◆ **WHAT NEEDS TO BE DONE**
Find the word "damga" below. Copy each line that has it.

*** RECORD SET ***

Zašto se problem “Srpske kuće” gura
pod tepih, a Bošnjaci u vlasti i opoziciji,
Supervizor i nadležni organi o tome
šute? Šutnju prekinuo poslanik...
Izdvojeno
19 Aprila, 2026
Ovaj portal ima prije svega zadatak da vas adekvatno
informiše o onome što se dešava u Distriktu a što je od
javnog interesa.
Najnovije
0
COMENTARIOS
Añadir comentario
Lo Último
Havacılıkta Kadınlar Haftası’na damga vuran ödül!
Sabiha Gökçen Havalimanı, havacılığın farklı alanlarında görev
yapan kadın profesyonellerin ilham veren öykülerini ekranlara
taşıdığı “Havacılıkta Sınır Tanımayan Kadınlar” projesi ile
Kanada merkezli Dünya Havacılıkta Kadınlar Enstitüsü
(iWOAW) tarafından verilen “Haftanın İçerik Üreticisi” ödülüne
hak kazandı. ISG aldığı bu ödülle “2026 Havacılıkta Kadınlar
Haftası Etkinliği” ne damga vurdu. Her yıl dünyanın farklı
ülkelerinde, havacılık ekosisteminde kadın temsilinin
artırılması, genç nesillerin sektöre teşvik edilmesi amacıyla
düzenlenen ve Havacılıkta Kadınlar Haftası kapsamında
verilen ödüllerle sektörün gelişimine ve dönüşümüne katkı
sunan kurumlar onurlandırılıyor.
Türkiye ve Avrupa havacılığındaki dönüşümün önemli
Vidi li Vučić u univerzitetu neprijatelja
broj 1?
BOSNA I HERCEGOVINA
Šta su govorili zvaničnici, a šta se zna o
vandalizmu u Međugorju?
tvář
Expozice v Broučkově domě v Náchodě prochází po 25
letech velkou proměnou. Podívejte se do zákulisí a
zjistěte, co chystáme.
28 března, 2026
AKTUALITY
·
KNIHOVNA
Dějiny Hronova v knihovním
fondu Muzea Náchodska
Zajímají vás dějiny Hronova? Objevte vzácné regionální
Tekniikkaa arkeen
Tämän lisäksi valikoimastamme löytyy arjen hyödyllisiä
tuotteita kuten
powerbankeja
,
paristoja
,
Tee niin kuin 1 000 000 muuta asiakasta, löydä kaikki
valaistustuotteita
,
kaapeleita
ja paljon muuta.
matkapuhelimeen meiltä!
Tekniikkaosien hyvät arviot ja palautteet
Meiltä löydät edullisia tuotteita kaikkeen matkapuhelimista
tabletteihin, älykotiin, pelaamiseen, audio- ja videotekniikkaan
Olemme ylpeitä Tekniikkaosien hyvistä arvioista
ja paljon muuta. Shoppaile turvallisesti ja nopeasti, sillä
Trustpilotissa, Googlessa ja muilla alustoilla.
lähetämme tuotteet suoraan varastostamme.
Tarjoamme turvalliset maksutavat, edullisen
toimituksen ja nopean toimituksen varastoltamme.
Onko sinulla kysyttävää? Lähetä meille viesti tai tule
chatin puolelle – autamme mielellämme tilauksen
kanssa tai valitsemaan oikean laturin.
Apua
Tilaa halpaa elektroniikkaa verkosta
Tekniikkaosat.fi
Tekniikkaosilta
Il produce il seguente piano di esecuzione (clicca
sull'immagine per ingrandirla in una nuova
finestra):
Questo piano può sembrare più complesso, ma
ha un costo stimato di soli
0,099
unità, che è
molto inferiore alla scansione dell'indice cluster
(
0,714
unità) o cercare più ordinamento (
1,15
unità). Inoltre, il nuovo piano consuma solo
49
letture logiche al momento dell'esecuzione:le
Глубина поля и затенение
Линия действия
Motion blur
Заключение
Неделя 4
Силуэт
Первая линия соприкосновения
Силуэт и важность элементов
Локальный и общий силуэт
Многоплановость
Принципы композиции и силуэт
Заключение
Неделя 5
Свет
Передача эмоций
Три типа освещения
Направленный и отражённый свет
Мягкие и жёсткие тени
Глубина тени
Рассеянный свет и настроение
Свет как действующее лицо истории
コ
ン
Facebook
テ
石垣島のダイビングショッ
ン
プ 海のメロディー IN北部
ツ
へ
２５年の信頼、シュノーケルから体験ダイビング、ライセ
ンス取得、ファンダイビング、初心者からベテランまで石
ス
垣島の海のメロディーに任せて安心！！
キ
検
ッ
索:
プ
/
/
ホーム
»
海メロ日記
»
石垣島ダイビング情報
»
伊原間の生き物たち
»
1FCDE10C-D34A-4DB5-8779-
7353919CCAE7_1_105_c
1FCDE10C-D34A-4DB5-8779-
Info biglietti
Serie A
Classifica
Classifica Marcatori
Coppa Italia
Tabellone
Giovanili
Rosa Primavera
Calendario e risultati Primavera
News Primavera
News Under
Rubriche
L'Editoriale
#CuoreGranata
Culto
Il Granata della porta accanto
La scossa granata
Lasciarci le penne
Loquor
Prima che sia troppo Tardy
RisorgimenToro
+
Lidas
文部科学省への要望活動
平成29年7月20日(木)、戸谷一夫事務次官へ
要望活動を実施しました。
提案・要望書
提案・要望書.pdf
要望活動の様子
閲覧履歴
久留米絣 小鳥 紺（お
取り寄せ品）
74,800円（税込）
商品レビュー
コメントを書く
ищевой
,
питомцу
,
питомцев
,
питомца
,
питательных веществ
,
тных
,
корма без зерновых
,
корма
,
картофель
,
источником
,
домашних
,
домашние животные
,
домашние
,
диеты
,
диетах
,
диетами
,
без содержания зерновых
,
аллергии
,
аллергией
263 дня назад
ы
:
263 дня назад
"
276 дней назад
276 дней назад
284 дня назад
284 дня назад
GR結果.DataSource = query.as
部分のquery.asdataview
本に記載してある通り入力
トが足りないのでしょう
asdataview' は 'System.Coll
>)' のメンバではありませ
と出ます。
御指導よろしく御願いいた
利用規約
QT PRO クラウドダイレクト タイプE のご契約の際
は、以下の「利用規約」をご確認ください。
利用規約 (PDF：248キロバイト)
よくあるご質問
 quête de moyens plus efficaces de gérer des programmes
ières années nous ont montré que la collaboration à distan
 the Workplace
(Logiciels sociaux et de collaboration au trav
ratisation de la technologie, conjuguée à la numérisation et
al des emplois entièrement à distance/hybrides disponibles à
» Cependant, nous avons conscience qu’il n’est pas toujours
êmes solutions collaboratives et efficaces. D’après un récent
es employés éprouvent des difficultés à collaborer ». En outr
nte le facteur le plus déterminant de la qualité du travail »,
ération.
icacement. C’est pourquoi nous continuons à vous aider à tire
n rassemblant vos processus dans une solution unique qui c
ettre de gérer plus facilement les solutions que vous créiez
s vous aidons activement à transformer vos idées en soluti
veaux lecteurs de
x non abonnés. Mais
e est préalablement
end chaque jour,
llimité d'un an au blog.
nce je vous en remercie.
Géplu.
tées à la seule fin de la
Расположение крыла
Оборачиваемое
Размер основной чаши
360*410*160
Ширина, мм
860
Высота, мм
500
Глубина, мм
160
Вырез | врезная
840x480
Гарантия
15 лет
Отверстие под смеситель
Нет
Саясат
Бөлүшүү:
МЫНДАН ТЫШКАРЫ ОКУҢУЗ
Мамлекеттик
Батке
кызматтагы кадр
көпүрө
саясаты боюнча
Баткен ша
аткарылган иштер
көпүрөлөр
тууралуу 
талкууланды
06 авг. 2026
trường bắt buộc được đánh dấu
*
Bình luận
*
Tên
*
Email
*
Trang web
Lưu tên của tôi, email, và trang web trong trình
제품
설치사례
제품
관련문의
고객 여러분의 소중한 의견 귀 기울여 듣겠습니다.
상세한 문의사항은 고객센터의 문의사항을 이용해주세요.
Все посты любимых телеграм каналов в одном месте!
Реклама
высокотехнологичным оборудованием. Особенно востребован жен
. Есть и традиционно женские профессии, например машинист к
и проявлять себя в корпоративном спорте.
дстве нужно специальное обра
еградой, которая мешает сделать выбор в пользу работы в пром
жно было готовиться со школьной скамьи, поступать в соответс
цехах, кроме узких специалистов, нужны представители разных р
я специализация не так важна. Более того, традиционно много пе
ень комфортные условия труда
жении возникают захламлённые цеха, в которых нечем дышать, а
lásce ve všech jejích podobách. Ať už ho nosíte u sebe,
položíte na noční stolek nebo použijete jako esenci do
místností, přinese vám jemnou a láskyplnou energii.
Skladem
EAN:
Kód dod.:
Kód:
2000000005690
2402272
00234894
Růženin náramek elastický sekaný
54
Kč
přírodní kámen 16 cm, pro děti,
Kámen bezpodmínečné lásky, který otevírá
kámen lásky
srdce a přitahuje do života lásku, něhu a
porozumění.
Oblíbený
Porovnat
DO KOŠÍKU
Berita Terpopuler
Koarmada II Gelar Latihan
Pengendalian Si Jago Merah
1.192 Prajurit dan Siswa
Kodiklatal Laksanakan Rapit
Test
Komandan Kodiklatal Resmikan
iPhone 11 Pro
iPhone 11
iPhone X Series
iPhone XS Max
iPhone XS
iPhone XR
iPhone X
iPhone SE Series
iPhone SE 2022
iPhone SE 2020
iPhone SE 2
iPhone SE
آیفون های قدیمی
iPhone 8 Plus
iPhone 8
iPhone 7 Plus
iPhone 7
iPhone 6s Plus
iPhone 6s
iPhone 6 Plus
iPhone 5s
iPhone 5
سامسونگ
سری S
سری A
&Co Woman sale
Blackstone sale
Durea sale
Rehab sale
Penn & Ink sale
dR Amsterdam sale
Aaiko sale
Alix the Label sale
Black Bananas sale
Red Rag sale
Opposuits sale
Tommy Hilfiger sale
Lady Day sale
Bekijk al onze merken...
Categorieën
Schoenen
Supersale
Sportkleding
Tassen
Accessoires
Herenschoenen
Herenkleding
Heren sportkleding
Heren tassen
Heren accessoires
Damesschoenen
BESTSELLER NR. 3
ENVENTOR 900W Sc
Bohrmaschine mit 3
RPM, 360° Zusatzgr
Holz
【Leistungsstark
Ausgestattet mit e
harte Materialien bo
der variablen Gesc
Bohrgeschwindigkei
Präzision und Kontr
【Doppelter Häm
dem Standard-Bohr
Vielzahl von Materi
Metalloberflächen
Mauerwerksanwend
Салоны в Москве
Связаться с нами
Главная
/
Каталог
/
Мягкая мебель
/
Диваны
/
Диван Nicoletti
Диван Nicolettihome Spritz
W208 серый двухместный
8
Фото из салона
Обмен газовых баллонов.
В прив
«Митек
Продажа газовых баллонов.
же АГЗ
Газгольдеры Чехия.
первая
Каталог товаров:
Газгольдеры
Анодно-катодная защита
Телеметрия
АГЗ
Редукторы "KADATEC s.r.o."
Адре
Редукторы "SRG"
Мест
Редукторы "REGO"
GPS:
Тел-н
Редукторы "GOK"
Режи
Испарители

*** End of RECORD SET ***

◆ **OUTPUT BELOW**
Havacılıkta Kadınlar Haftası’na damga vuran ödül!
Haftası Etkinliği” ne damga vurdu. Her yıl dünyanın farklı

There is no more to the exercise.